BRCA1 and BRCA2 mutations, two of the most well-known and studied of the group, also increase the risk for pancreatic cancer, as well as being known risk factors for breast and ovarian cancers. But the presence of these mutations in a pancreatic tumor has also been shown to predict response to specific treatments, such as platinum-based therapy or PARP inhibitors. This more personalized approach to pancreatic cancer care is a direct result of molecular profiling of tumors, but now germline susceptibility will also offer clues, Petersen explains.
Genetic Testing for All Patients
Based on these pivotal findings, as well as other research, the National Comprehensive Cancer Network (NCCN) and the American Society of Clinical Oncology (ASCO) have updated their recommendations for pancreatic cancer. In general, the new recommendations state that genetic testing for all patients with pancreatic cancer should be considered, regardless of personal or family history of cancer. Secondly, if that testing reveals a germline mutation, family members should also consider being tested.
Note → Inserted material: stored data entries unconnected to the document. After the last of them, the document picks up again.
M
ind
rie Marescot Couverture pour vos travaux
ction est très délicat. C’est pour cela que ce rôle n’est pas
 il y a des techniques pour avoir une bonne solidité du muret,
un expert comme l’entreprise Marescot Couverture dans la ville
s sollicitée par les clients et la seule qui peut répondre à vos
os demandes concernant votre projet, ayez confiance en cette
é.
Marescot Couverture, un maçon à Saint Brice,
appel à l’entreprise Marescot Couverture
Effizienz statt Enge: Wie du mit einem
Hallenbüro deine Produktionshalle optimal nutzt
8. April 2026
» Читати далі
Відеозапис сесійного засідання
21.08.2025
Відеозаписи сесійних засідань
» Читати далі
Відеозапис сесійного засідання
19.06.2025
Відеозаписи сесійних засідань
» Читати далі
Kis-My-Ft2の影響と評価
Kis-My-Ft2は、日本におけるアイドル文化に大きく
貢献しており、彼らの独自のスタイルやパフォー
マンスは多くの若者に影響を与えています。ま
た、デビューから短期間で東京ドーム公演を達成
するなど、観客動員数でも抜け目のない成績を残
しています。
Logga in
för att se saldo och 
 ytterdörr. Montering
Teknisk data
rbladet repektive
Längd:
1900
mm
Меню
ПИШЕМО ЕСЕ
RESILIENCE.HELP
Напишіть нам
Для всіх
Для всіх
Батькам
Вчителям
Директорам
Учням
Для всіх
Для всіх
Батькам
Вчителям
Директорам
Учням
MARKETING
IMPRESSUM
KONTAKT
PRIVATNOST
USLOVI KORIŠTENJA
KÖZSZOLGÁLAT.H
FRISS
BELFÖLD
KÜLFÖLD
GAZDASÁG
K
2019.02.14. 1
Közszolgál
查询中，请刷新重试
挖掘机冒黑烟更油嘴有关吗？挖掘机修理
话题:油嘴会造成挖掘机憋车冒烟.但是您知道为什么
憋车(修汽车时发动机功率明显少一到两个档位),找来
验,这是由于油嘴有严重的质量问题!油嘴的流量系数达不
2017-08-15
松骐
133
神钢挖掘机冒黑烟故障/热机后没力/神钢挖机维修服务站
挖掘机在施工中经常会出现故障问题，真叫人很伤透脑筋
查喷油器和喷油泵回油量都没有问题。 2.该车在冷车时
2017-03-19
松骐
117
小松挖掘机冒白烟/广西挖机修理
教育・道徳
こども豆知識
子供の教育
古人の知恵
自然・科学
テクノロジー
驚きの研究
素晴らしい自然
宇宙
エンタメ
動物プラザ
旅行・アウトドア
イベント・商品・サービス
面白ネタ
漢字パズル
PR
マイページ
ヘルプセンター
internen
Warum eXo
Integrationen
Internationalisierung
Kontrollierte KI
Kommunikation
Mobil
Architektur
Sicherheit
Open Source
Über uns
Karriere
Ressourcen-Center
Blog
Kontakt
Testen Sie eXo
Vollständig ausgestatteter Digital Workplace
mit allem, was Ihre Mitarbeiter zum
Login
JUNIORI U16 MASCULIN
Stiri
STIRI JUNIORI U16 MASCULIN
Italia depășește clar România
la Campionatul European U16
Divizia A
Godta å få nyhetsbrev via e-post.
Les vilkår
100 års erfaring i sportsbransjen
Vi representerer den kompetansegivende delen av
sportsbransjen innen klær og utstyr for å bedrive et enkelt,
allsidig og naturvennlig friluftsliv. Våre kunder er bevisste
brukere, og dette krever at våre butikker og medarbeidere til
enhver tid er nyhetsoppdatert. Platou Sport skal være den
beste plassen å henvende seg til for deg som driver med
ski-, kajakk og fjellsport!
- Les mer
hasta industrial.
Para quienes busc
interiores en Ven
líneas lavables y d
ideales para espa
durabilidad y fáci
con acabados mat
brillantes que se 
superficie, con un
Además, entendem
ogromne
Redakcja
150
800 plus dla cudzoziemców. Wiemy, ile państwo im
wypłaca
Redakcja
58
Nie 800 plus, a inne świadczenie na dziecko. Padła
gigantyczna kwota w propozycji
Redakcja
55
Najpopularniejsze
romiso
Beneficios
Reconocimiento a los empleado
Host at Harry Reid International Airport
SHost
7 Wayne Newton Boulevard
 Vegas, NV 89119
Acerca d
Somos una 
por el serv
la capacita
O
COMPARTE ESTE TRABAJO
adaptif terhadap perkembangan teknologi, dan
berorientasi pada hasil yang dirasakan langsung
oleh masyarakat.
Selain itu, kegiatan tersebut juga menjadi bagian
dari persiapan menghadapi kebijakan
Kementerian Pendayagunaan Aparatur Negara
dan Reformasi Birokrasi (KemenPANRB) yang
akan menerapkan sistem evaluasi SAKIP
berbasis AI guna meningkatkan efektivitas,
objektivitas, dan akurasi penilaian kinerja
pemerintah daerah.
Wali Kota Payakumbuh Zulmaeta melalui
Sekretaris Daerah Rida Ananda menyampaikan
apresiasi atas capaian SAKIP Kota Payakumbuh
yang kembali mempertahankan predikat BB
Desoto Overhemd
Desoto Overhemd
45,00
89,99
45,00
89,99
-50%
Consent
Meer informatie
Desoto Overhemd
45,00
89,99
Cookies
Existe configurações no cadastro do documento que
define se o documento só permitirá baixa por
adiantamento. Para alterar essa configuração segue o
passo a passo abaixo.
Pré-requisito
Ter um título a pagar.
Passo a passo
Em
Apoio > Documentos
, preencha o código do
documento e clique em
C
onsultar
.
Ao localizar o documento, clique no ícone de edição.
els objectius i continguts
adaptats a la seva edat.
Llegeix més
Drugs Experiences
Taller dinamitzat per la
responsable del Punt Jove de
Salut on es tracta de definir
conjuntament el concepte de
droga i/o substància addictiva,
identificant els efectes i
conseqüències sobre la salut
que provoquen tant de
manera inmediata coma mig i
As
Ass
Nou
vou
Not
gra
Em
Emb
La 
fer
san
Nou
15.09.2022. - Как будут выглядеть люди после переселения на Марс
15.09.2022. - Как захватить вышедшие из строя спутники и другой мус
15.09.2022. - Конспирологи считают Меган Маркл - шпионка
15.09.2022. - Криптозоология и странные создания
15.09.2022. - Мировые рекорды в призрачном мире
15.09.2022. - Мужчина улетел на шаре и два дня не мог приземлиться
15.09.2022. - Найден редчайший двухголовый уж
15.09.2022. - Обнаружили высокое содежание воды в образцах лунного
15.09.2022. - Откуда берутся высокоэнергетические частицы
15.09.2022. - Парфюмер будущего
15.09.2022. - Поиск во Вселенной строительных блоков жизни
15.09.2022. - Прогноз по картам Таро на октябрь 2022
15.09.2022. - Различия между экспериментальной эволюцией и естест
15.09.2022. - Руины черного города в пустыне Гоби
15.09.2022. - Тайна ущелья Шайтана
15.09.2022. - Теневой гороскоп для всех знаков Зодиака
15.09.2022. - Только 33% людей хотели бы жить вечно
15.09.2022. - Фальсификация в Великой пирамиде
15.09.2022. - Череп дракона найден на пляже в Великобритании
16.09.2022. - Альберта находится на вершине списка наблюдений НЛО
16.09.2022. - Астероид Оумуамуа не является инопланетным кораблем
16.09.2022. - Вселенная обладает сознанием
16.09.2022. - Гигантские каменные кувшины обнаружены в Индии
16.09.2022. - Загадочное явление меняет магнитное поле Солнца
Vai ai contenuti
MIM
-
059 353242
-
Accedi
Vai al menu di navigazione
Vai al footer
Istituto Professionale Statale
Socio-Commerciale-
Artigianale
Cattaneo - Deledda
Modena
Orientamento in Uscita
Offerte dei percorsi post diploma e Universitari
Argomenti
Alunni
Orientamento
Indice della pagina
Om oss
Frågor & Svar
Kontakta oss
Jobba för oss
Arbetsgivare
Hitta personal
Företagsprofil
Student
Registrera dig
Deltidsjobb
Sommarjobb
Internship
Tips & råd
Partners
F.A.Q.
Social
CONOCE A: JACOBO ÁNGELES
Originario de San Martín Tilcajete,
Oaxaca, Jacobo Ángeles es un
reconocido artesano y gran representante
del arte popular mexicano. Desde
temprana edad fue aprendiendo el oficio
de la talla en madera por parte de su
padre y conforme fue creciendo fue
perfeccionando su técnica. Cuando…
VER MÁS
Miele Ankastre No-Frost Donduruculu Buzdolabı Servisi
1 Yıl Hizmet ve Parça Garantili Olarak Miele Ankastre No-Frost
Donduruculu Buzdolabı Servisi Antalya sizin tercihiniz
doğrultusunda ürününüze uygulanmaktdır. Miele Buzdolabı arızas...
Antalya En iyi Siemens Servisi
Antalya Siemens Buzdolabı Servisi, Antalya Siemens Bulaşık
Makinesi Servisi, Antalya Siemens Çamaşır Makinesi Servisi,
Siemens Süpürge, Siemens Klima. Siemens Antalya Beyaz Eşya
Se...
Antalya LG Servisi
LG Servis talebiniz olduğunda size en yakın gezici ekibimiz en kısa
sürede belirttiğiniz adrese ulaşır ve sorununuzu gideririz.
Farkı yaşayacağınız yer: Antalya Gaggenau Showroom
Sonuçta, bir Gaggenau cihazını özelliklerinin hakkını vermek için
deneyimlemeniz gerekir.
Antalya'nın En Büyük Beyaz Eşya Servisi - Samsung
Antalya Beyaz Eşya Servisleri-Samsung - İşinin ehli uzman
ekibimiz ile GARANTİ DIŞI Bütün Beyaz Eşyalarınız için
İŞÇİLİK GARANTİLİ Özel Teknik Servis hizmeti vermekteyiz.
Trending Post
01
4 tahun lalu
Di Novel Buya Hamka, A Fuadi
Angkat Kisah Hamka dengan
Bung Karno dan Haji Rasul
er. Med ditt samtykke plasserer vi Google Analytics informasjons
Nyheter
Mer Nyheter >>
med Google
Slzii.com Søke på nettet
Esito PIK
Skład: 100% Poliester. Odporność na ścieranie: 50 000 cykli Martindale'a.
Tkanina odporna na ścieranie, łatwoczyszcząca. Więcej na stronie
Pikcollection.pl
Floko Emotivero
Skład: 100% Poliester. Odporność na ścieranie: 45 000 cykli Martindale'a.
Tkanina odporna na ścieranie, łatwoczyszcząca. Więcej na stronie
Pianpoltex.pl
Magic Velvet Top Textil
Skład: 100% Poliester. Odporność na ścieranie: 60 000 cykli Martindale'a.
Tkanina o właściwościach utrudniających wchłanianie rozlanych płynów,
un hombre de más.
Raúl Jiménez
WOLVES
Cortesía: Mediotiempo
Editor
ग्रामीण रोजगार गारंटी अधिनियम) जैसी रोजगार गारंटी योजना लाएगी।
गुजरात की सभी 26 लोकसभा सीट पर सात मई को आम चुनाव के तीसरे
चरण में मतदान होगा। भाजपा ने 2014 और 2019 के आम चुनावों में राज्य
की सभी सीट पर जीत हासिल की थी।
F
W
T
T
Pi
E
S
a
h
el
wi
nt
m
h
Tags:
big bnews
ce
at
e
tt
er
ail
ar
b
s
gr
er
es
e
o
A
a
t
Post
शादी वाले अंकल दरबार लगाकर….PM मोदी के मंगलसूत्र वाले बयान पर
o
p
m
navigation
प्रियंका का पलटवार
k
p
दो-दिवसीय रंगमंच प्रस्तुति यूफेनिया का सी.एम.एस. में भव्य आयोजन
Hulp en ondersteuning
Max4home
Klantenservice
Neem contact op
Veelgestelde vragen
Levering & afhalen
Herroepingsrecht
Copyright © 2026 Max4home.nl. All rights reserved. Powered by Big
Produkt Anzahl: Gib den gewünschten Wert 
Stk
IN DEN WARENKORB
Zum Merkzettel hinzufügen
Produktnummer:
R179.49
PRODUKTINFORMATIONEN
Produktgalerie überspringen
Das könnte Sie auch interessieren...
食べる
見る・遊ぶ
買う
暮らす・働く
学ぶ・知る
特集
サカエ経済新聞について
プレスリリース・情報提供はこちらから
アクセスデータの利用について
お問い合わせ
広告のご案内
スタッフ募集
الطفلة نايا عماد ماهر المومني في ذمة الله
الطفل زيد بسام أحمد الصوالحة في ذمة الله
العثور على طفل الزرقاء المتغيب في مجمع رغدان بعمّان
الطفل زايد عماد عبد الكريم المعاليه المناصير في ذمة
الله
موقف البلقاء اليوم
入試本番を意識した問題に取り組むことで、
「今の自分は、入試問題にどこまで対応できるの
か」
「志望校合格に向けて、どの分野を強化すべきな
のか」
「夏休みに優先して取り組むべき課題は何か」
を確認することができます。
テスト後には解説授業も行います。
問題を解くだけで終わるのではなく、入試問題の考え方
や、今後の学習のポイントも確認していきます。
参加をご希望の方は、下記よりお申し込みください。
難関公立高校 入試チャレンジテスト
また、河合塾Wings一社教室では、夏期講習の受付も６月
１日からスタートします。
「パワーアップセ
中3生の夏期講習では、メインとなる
“In our field it was huge that two prestigious organizations came to the very same conclusion about (genetic) testing for pancreatic cancer, and I think one of the supporting reasons is that we showed these mutations are a lot more common than was realized,” Petersen says. “All of the recommendations these organizations make are based on very sound science, and ultimately those at risk for this disease can benefit from screening, and those with the disease may benefit from more tailored treatment based on the profile of their tumors.”
A Hope-Filled Future
Further research will be necessary to replicate these findings in other populations. Petersen is hopeful about the future. “Twenty years ago there weren’t advocacy organizations or a lot of money being given to pancreatic cancer research, but today it’s very different, and it has paid off in terms of our basic understanding of the disease, treatment, and longer-term survival for some patients,” Petersen says. “But we obviously need earlier detection because that, right now, is the only chance for a cure. And one way to do that is to learn as much as possible about the genetics of this disease. Getting all pancreatic patients tested is a huge step in making that happen.”